## What the task asks
Exact copy without images: repeat every entry as written.

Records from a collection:
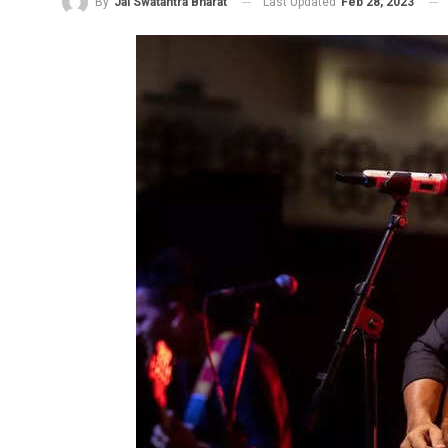
Last Updated
Feb 28, 2023
By
Jai Swatantra Bharat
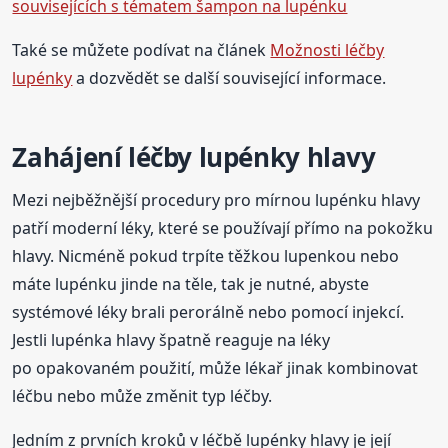
souvisejících s tématem šampon na lupénku
Také se můžete podívat na článek
Možnosti léčby
lupénky
a dozvědět se další související informace.
Zahájení léčby lupénky hlavy
Mezi nejběžnější procedury pro mírnou lupénku hlavy
patří moderní léky, které se používají přímo na pokožku
hlavy. Nicméně pokud trpíte těžkou lupenkou nebo
máte lupénku jinde na těle, tak je nutné, abyste
systémové léky brali perorálně nebo pomocí injekcí.
Jestli lupénka hlavy špatně reaguje na léky
po opakovaném použití, může lékař jinak kombinovat
léčbu nebo může změnit typ léčby.
Jedním z prvních kroků v léčbě lupénky hlavy je její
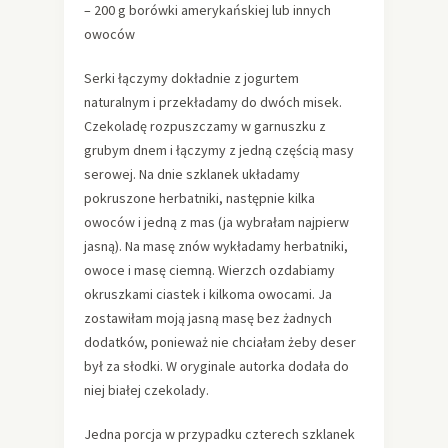
– 200 g borówki amerykańskiej lub innych
owoców
Serki łączymy dokładnie z jogurtem
naturalnym i przekładamy do dwóch misek.
Czekoladę rozpuszczamy w garnuszku z
grubym dnem i łączymy z jedną częścią masy
serowej. Na dnie szklanek układamy
pokruszone herbatniki, następnie kilka
owoców i jedną z mas (ja wybrałam najpierw
jasną). Na masę znów wykładamy herbatniki,
owoce i masę ciemną. Wierzch ozdabiamy
okruszkami ciastek i kilkoma owocami. Ja
zostawiłam moją jasną masę bez żadnych
dodatków, ponieważ nie chciałam żeby deser
był za słodki. W oryginale autorka dodała do
niej białej czekolady.
Jedna porcja w przypadku czterech szklanek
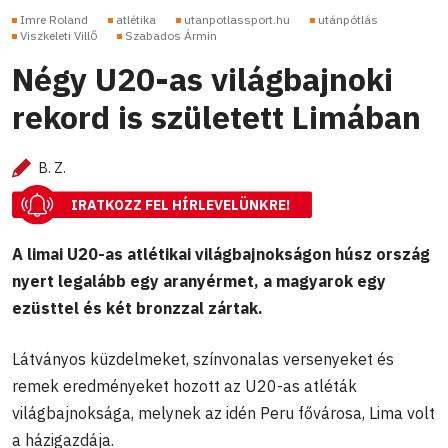
Imre Roland
atlétika
utanpotlassport.hu
utánpótlás
Viszkeleti Villő
Szabados Ármin
Négy U20-as világbajnoki
rekord is született Limában
B. Z.
IRATKOZZ FEL HÍRLEVELÜNKRE!
A limai U20-as atlétikai világbajnokságon húsz ország
nyert legalább egy aranyérmet, a magyarok egy
ezüsttel és két bronzzal zártak.
Látványos küzdelmeket, színvonalas versenyeket és
remek eredményeket hozott az U20-as atléták
világbajnoksága, melynek az idén Peru fővárosa, Lima volt
a házigazdája.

## Exercise response
Last Updated
Feb 28, 2023
By
Jai Swatantra Bharat
souvisejících s tématem šampon na lupénku
Také se můžete podívat na článek
Možnosti léčby
lupénky
a dozvědět se další související informace.
Zahájení léčby lupénky hlavy
Mezi nejběžnější procedury pro mírnou lupénku hlavy
patří moderní léky, které se používají přímo na pokožku
hlavy. Nicméně pokud trpíte těžkou lupenkou nebo
máte lupénku jinde na těle, tak je nutné, abyste
systémové léky brali perorálně nebo pomocí injekcí.
Jestli lupénka hlavy špatně reaguje na léky
po opakovaném použití, může lékař jinak kombinovat
léčbu nebo může změnit typ léčby.
Jedním z prvních kroků v léčbě lupénky hlavy je její
– 200 g borówki amerykańskiej lub innych
owoców
Serki łączymy dokładnie z jogurtem
naturalnym i przekładamy do dwóch misek.
Czekoladę rozpuszczamy w garnuszku z
grubym dnem i łączymy z jedną częścią masy
serowej. Na dnie szklanek układamy
pokruszone herbatniki, następnie kilka
owoców i jedną z mas (ja wybrałam najpierw
jasną). Na masę znów wykładamy herbatniki,
owoce i masę ciemną. Wierzch ozdabiamy
okruszkami ciastek i kilkoma owocami. Ja
zostawiłam moją jasną masę bez żadnych
dodatków, ponieważ nie chciałam żeby deser
był za słodki. W oryginale autorka dodała do
niej białej czekolady.
Jedna porcja w przypadku czterech szklanek
Imre Roland
atlétika
utanpotlassport.hu
utánpótlás
Viszkeleti Villő
Szabados Ármin
Négy U20-as világbajnoki
rekord is született Limában
B. Z.
IRATKOZZ FEL HÍRLEVELÜNKRE!
A limai U20-as atlétikai világbajnokságon húsz ország
nyert legalább egy aranyérmet, a magyarok egy
ezüsttel és két bronzzal zártak.
Látványos küzdelmeket, színvonalas versenyeket és
remek eredményeket hozott az U20-as atléták
világbajnoksága, melynek az idén Peru fővárosa, Lima volt
a házigazdája.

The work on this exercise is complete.